MidaOmni is also designed to segment the credit portfolios of financial institutions into various predetermined categories and customize targeted actions for each group. This way, the lenders can adapt specific measures to every segment based on various criteria like risk, delinquency, and customer behavior, among others.
There are several other smarter, quicker, and more efficient avenues through which Mida can drive debt recoveries.
Predictive analysis
Through predictive analysis, Mida can predict consumer behaviour and flag borrowers who are likely to default and thereby activate proactive interventions. Mida utilizes data such as credit scores and past payment patterns to forecast default risk.
Adaptive rule engine
Based on its strategy of driving recoveries through tech and empathy, the company’s inbuilt CRM tool is able to modify its responses based on engagement with customers, offering empathetic messages to those whose algorithms reflect financial distress or firmer demands who have been determined to be financially evasive.
Artificial Intelligence
Through artificial intelligence, Mida can also help defaulters to develop a repayment plan. This is achieved through an analysis of the borrower’s financial data and credit score. Based on the assessment, the company is able to recommend affordable repayment plans tailored to peculiar circumstances.
Shift From Manual To AI-Powered Debt Recovery
Oke Egbi, co-founder and Chief Revenue Officer described Mida’s tech and automation-driven debt recovery approach as a seismic shift in debt collection.

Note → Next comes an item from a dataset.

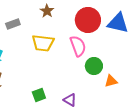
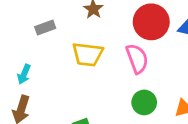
green circle: (94, 66) -> (144, 102), moved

“Our approach harnesses the existing loan recovery team structure of fintech lenders as well as the AI-powered technology-driven innovative solutions of Mida, leveraging advanced algorithms, automation, and data analytics to recollect debt ethically and efficiently. Mida’s tech-driven solutions represent both a key milestone, and the future of effective debt recovery,” she said.

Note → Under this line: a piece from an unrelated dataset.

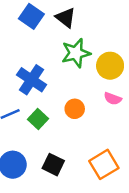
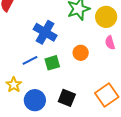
pink semicircle: (113, 99) -> (110, 43), turned 56
green square: (38, 119) -> (52, 63), turned 35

Nigeria’s fintech sector has greatly evolved. The labor-intensive process of relying heavily on field recollection officers and manual-driven processes is not sustainable. The shift to innovative, tech-driven debt recovery processes championed by Mida leverages artificial intelligence, machine learning, and automation. The benefits of this include efficiency, reduced costs, and enhanced customer experience, resulting in higher debt recovery rates.